YaCy-Bugtracker

View Issue Details Jump to Notes ] Issue History ] Print ]
IDProjectCategoryView StatusDate SubmittedLast Update
0000091YaCyWishlist - Wunschlistepublic2011-12-05 19:262016-10-10 02:00
Reporterkilian 
Assigned Toadministrator 
PrioritynormalSeverityminorReproducibilityhave not tried
StatusresolvedResolutionfixed 
ETAnone 
PlatformOSOS Version
Product Version 
Target VersionFixed in Version 
Summary0000091: Random Crawl Start
DescriptionWhat do you thing about an option to start a crawl off an already indexed URL? Sometimes my crawler is idle and i don't want to enter a link manually. This could also improve the diversity of the links, as users tend to start crawls with popular URIs and a random crawl could find unindexed parts of the web.
TagsNo tags attached.
Attached Files

- Relationships

-  Notes
(0000164)
LA_FORGE (reporter)
2011-12-05 22:28

I appreciate this kind of feature very much. Should we call it "Random Crawl"? Chaotic "Criss-cross crawling" around the entire web would be a great feature in YaCy!!
(0000200)
Orbiter (manager)
2011-12-18 18:58

this is not a bad idea in general but it does not work: how do we get a 'random url'? You cannot generate urls like numbers. If you want to get urls that are not crawled already, then just crawl the urls provided by remote crawl lists. There are always enough available.

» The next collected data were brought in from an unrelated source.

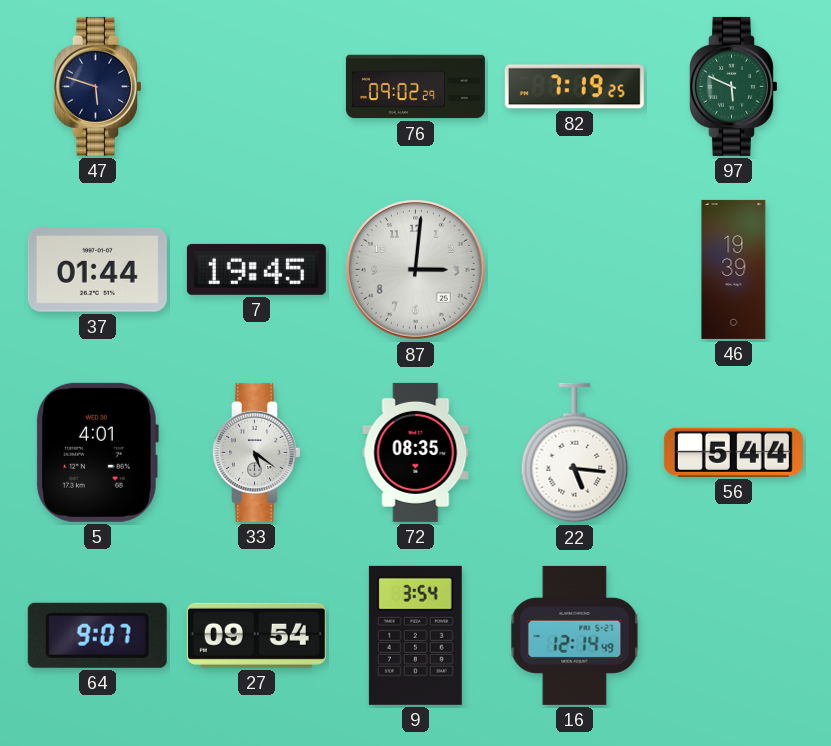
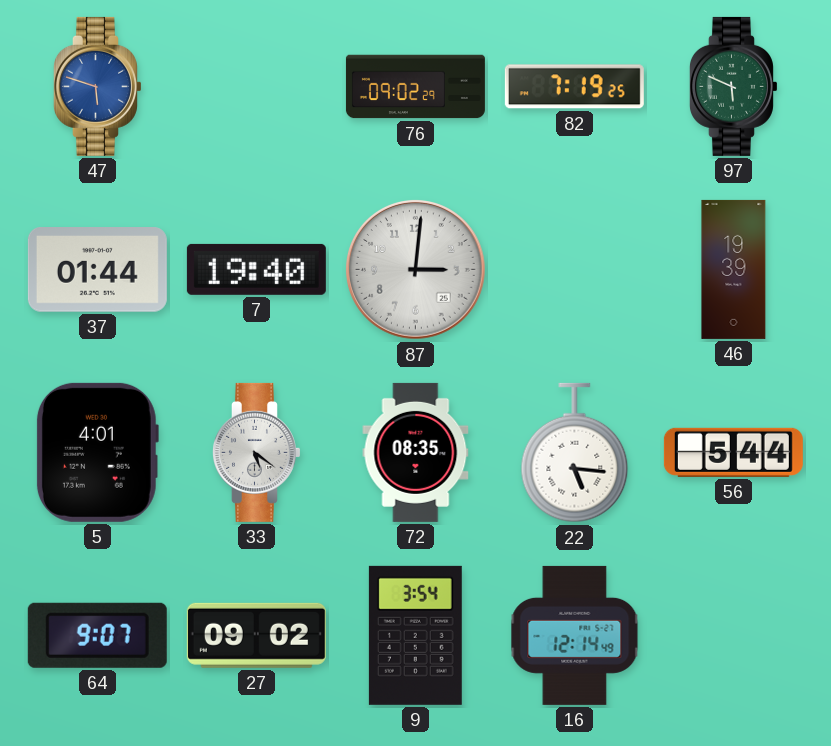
47 dial: navy -> blue
7: 19:45 -> 19:40
27: 09:54 -> 09:02
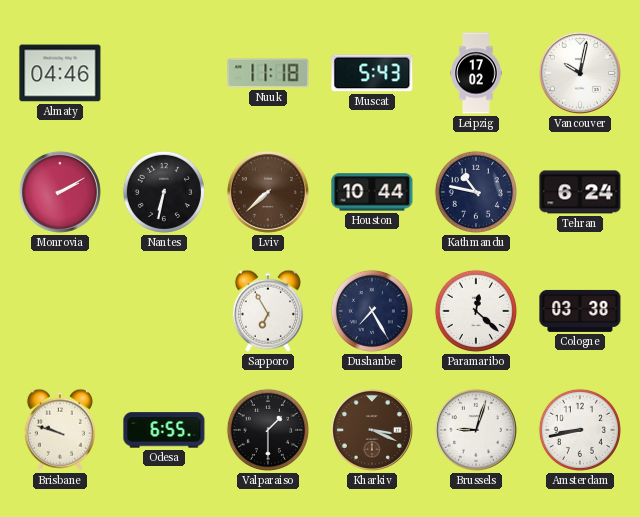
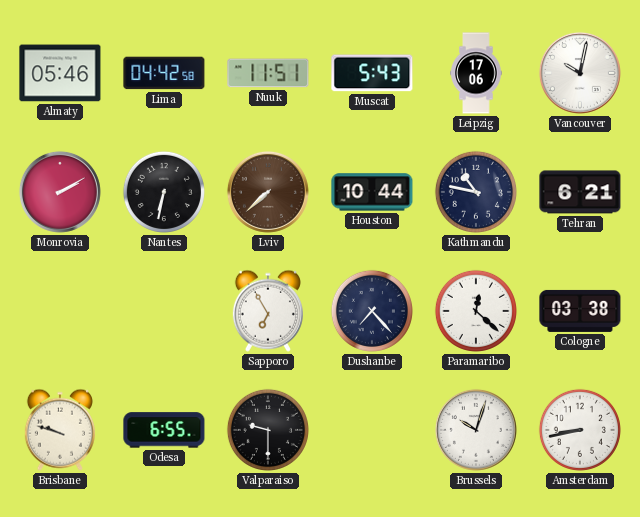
Almaty: 04:46 -> 05:46
Lima: none -> 04:42
Nuuk: 11:18 -> 11:51
Leipzig: 17:02 -> 17:06
Tehran: 6:24 -> 6:21
Dushanbe: 7:25 -> 7:23
Valparaiso: 1:30 -> 9:30
Kharkiv: 3:19 -> none
Brussels: 9:03 -> 10:03
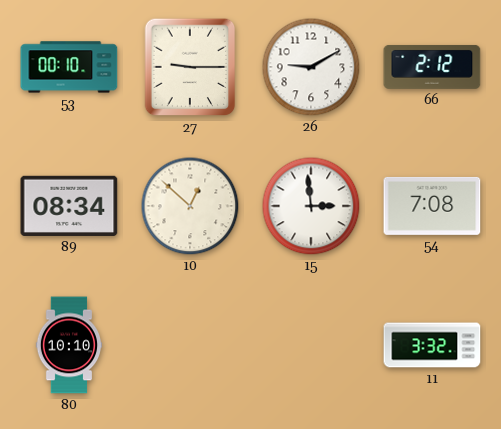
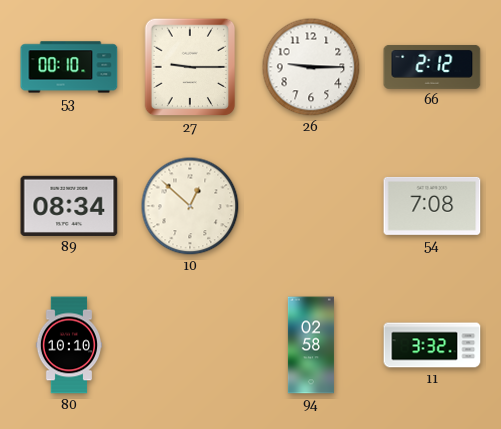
26: 9:10 -> 9:15
15: 2:59 -> none
94: none -> 02:58
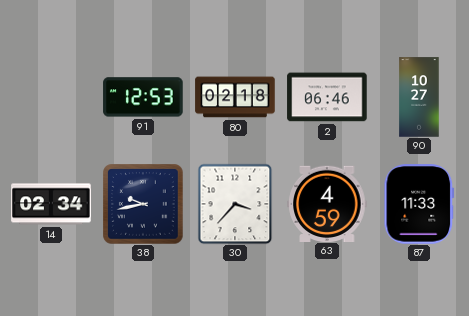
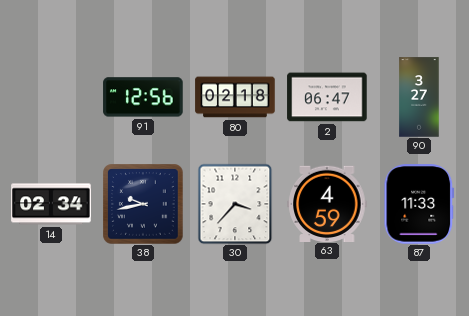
91: 12:53 -> 12:56
2: 06:46 -> 06:47
90: 10:27 -> 3:27
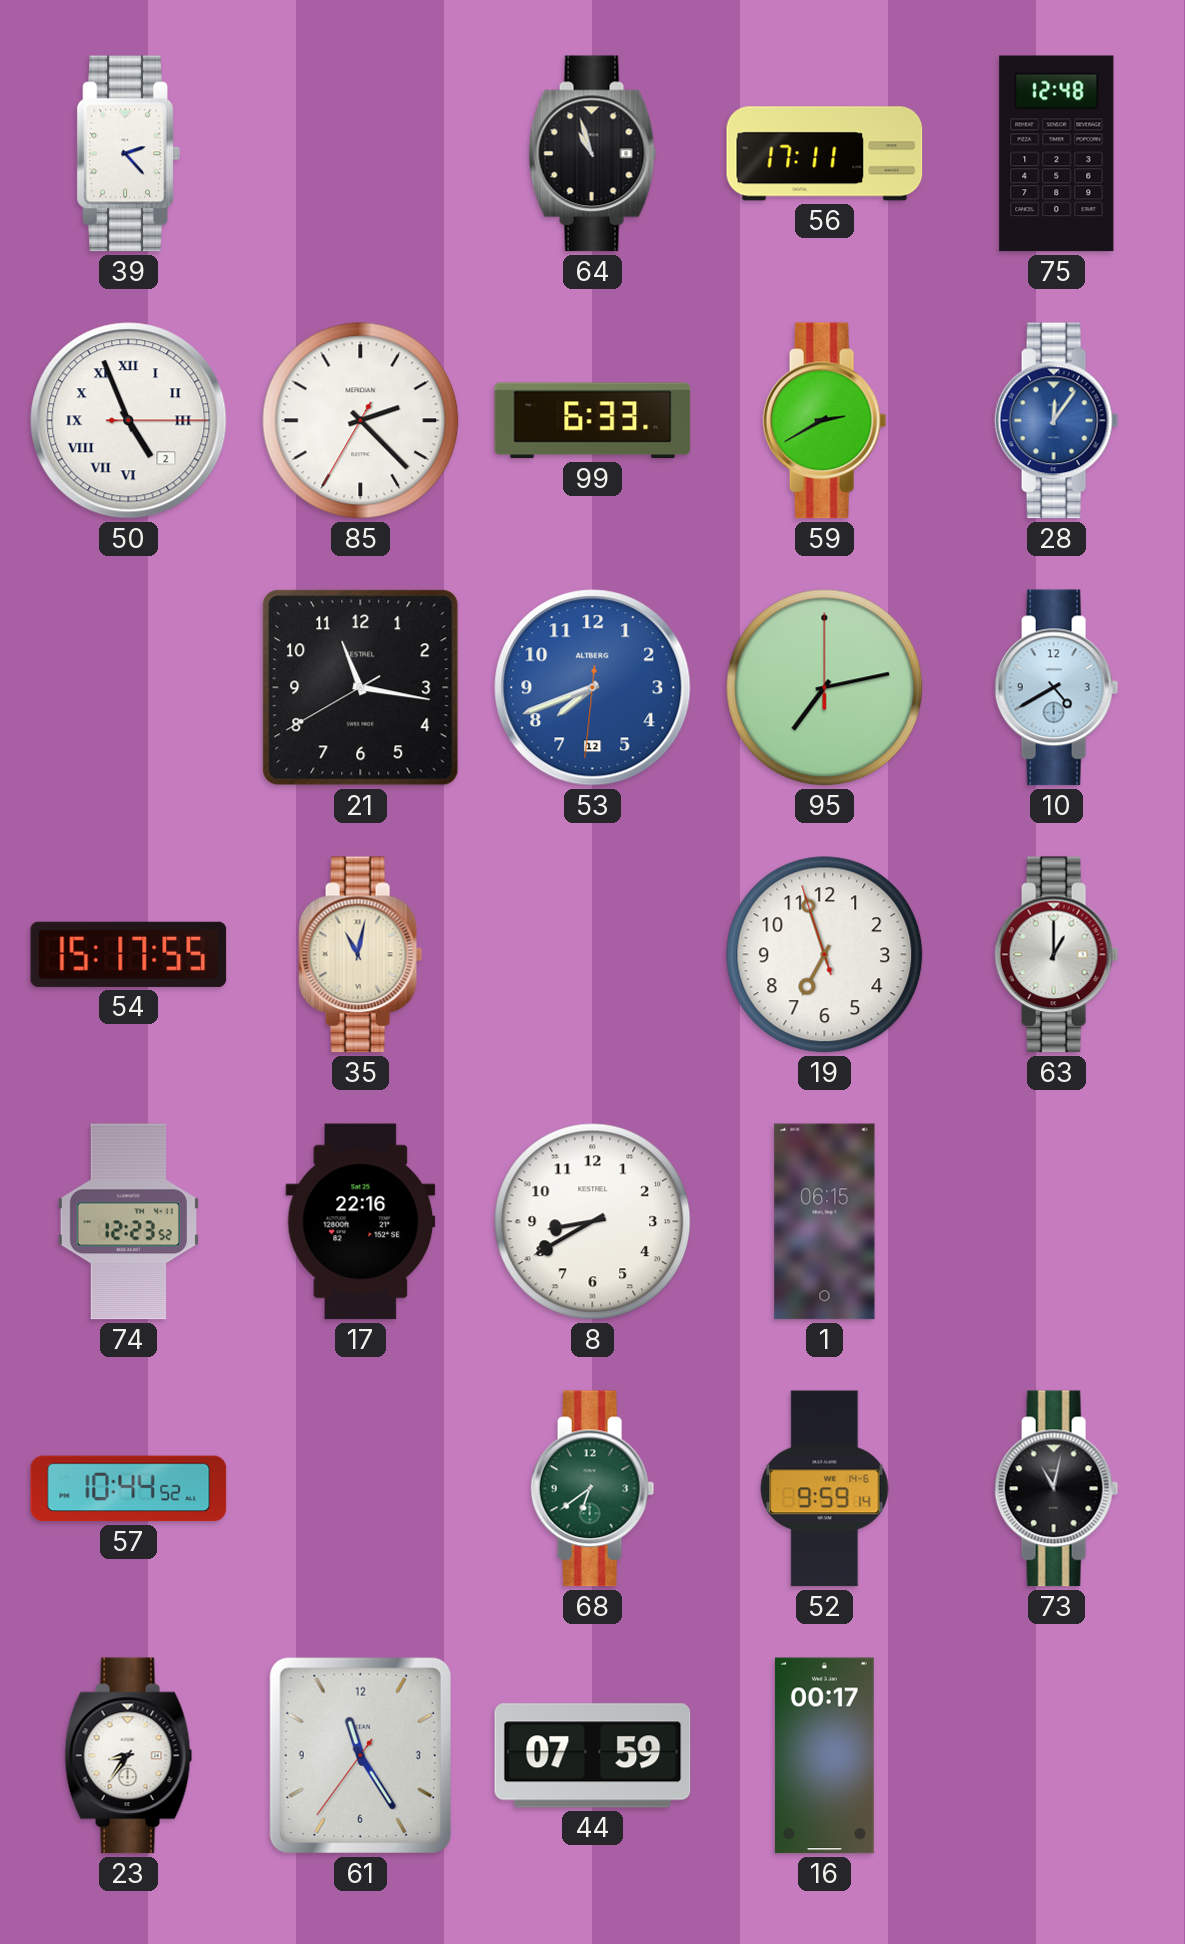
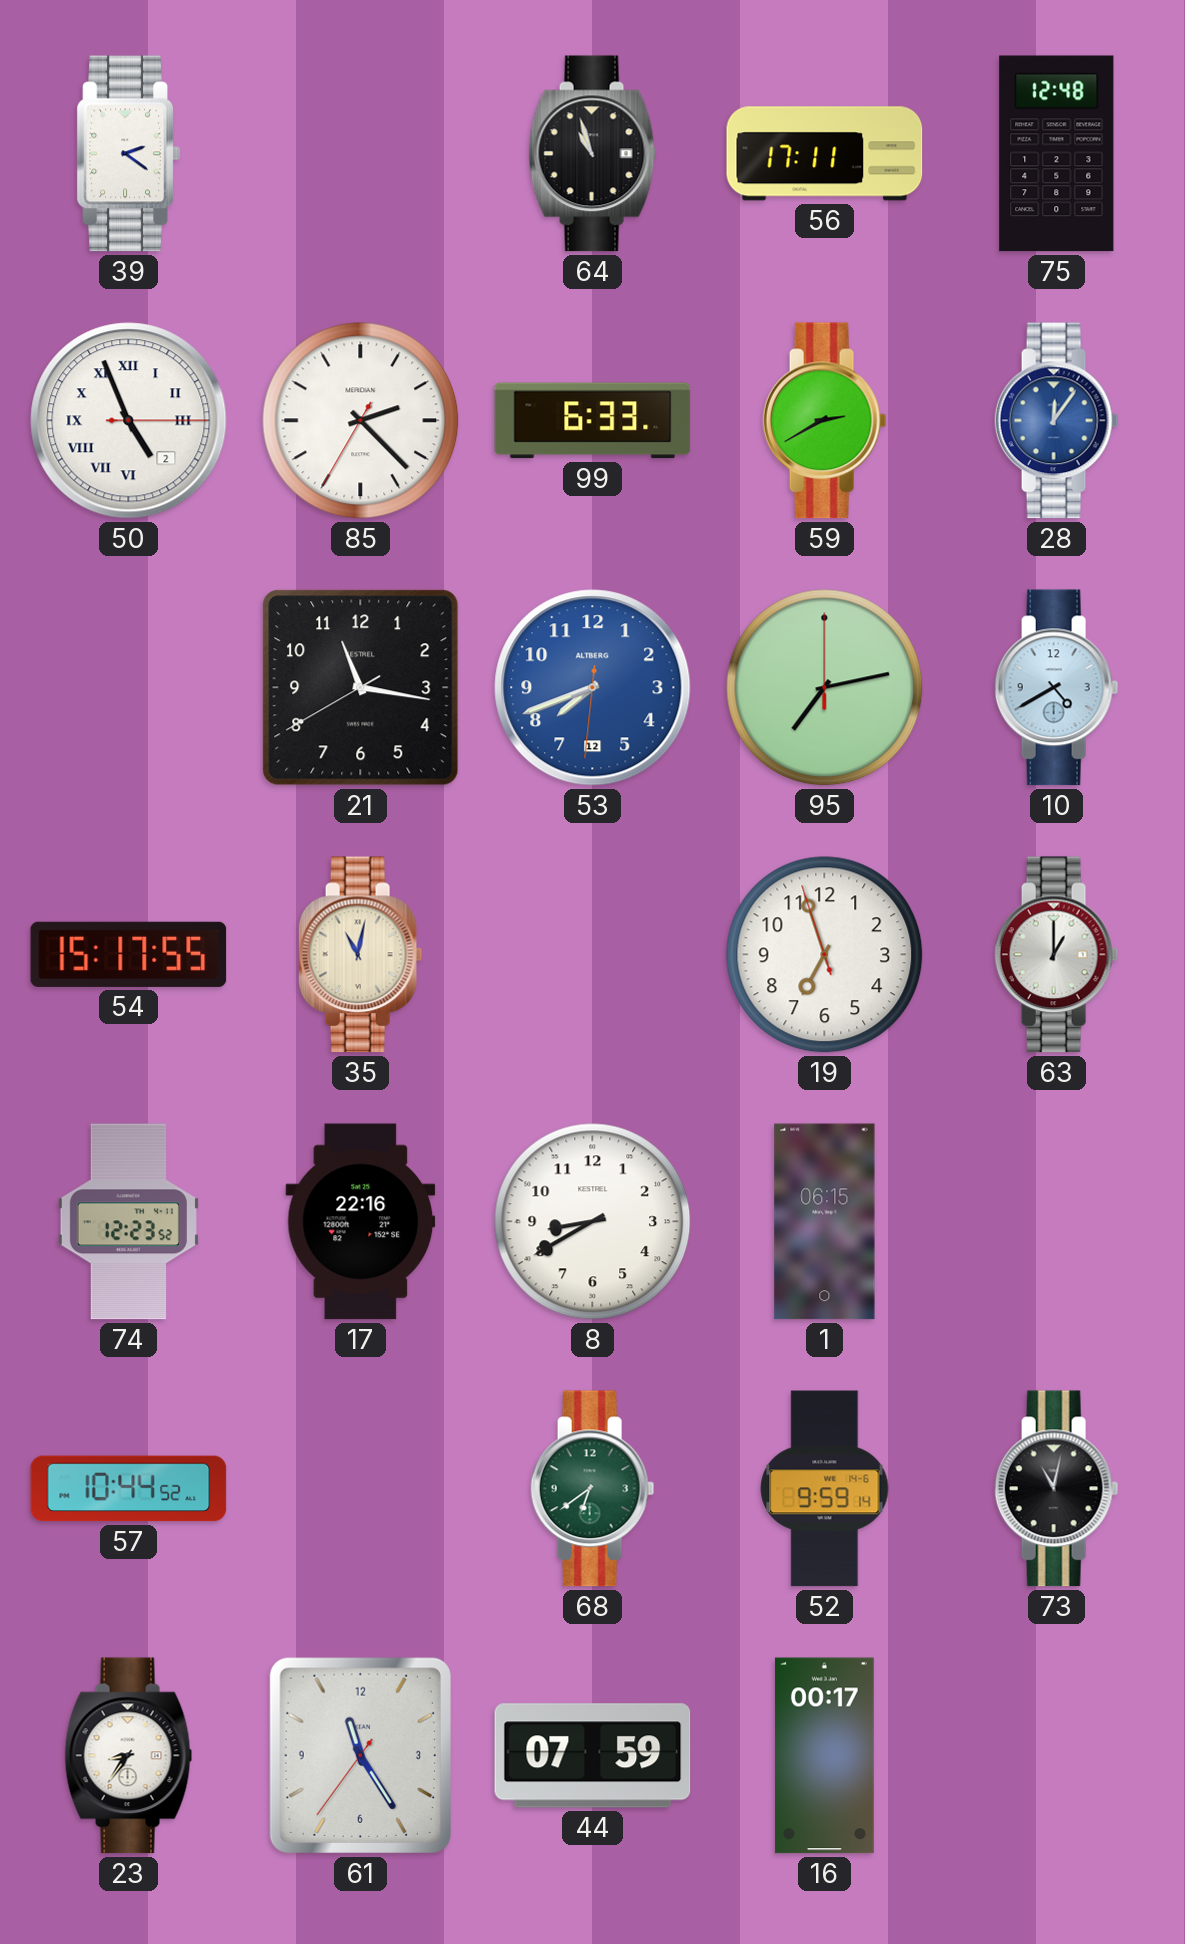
39: 2:23 -> 2:21
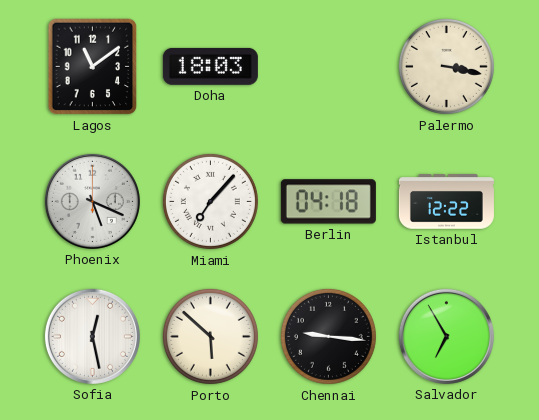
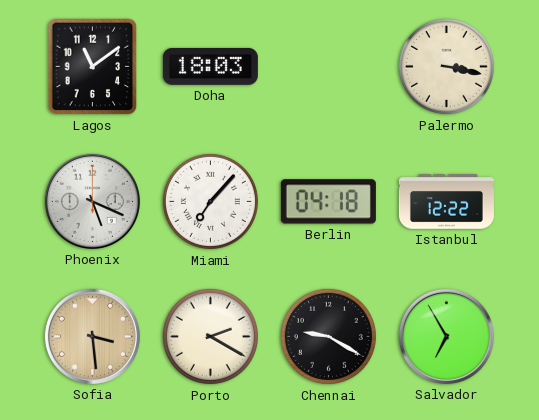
Sofia: 12:28 -> 3:29
Sofia dial: white -> champagne
Porto: 5:52 -> 2:20
Chennai: 9:16 -> 9:20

If you don't see that the remote crawling feature actually is what you want: please tell us how to produce a 'random url'?
(0000202)
kilian (reporter)
2011-12-18 19:46

How does remtze crawling exactly work? Does any peer who executes the remote ctawl start off with the crawl start url entered by the crawl starter? Or is the task diivided into pieces somehow (this makes more sense to me, index distribution over dht is way faster than crawling the same page twice or three times on different peers.(is it?)) Or does the crawl starter delegate each single url?
Thats important because this influences how far into the web yacy will go.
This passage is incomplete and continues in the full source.